Nel prossimo futuro, dobbiamo trasformare il nostro vicinato in una polveriera, un ambiente inospitale per gli investitori e i loro tirapiedi. Dobbiamo rafforzare le iniziative di controllo esistenti in questo settore e trasferire lì le nostre iniziative politiche. Allo stesso tempo, dobbiamo riconoscere e contrastare le scelte politiche assimilazioniste che trasformano Exarcheia in un quartiere del divertimento, dando le sue caratteristiche politiche ostaggio dell’ideologia del profitto e della cultura dominante.
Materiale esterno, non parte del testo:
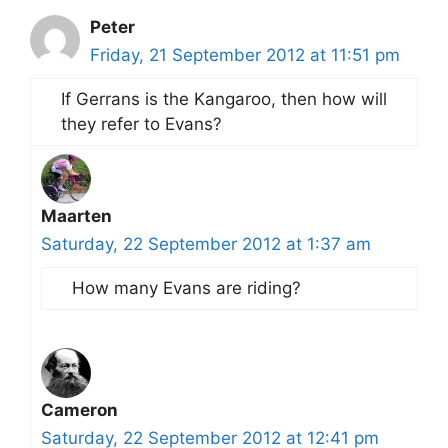
Peter
Friday, 21 September 2012 at 11:51 pm
If Gerrans is the Kangaroo, then how will
they refer to Evans?
Maarten
Saturday, 22 September 2012 at 1:37 am
How many Evans are riding?
Cameron
Saturday, 22 September 2012 at 12:41 pm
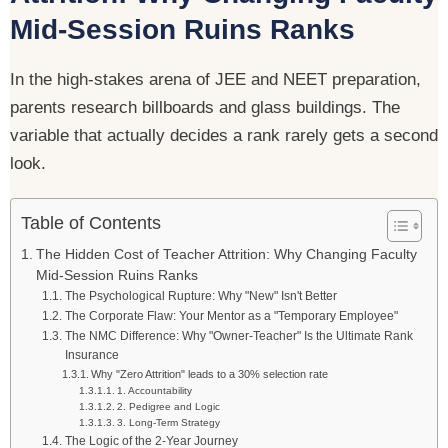
Mid-Session Ruins Ranks
In the high-stakes arena of JEE and NEET preparation,
parents research billboards and glass buildings. The
variable that actually decides a rank rarely gets a second
look.
Table of Contents
The Hidden Cost of Teacher Attrition: Why Changing Faculty
Mid-Session Ruins Ranks
The Psychological Rupture: Why "New" Isn't Better
The Corporate Flaw: Your Mentor as a "Temporary Employee"
The NMC Difference: Why "Owner-Teacher" Is the Ultimate Rank
Insurance
Why "Zero Attrition" leads to a 30% selection rate
1. Accountability
2. Pedigree and Logic
3. Long-Term Strategy
The Logic of the 2-Year Journey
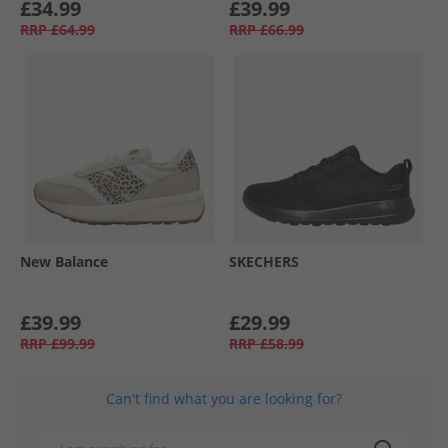
£34.99
£39.99
RRP
£64.99
RRP
£66.99
New Balance
SKECHERS
£39.99
£29.99
RRP
£99.99
RRP
£58.99
Can't find what you are looking for?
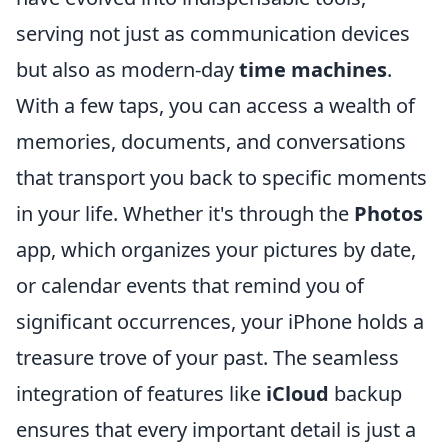
serving not just as communication devices
but also as modern-day
time machines
.
With a few taps, you can access a wealth of
memories, documents, and conversations
that transport you back to specific moments
in your life. Whether it's through the
Photos
app, which organizes your pictures by date,
or calendar events that remind you of
significant occurrences, your iPhone holds a
treasure trove of your past. The seamless
integration of features like
iCloud
backup
ensures that every important detail is just a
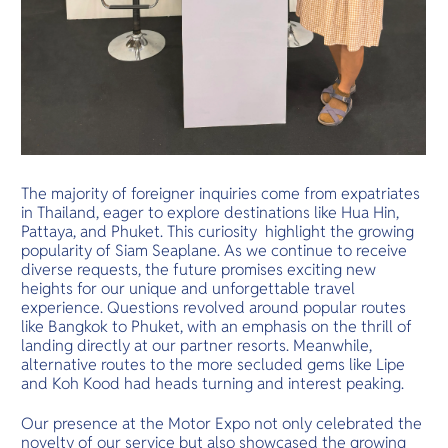
The majority of foreigner inquiries come from expatriates
in Thailand, eager to explore destinations like Hua Hin,
Pattaya, and Phuket. This curiosity highlight the growing
popularity of Siam Seaplane. As we continue to receive
diverse requests, the future promises exciting new
heights for our unique and unforgettable travel
experience. Questions revolved around popular routes
like Bangkok to Phuket, with an emphasis on the thrill of
landing directly at our partner resorts. Meanwhile,
alternative routes to the more secluded gems like Lipe
and Koh Kood had heads turning and interest peaking.
Our presence at the Motor Expo not only celebrated the
novelty of our service but also showcased the growing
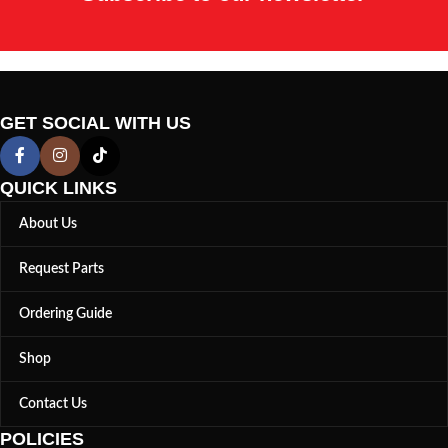
GET SOCIAL WITH US
QUICK LINKS
About Us
Request Parts
Ordering Guide
Shop
Contact Us
POLICIES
Ispirato dalle lotte dei decenni precedenti, che è riuscito a bloccare i piani della comunità imprenditoriale per pacificare il quartiere. Ispirato dalla lotta contro lo Stato, contro le mafie della droga e contro il cannibalismo sociale, nonché dal sacrificio di sé mostrato dai compagni e dalle compagne che affrontano un avversario a volte spietato e incontrollabile, che incarna i più selvaggi istinti autoritari e patriarcali.

Riprendiamo la fiaccola delle ostilità contro le forze di polizia, avvenute nella zona durante i primi mesi successivi all’elezione di Néa Dimokratía, ispirate alla rottura della “zona rossa” nel dicembre 2020, quando centinaia di attivisti hanno sfidato la repressione estrema. Riprendiamo il filo delle lotte dalla grande manifestazione del 6 dicembre 2021 e dalla rioccupazione dell’edificio Gini [un luogo occupato all’interno del Politecnico; NdAtt.].

Dichiariamo che consideriamo Exarcheia come il nostro quartiere e che siamo determinati a non abbandonarlo a poliziotti, commercianti e grandi investitori, qualunque sia il costo.

Post scriptum Ancora una volta i giornalisti si sono dimostrati degni di cogliere l’occasione per distorcere i fatti e indegni di servire la verità. Sarebbe stato interessante per loro informare gli spettatori sul numero di forze di polizia e sulla loro posizione intorno alla stazione di polizia di Exarcheia, durante il nostro attacco, e su ciò che non hanno fatto.

P.S. Libertà per il combattente Polykarpos Georgiadis.
Solidarietà con i compagni e le compagne che vengono perseguite nello stesso caso (il processo si svolgerà il 14/02).

Rilascio immediato del compagno Haris Mantzouridis.

Libertà per il compagno Mario Seisidis.